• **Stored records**
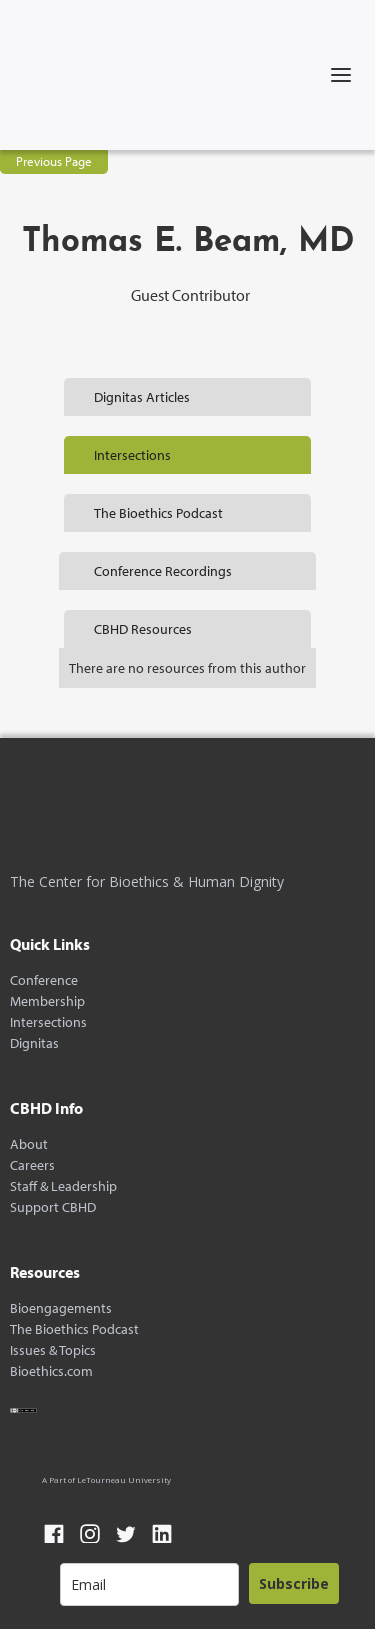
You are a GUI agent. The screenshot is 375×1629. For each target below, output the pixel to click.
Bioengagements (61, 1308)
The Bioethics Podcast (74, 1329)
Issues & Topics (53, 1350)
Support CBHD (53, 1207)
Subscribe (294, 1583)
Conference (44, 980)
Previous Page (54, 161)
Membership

• **WORK REQUEST**
Repeat exactly the lines from the one containing "Bioengagements (61, 1308)" to the end of the records.

• **ANSWER BELOW**
Bioengagements (61, 1308)
The Bioethics Podcast (74, 1329)
Issues & Topics (53, 1350)
Support CBHD (53, 1207)
Subscribe (294, 1583)
Conference (44, 980)
Previous Page (54, 161)
Membership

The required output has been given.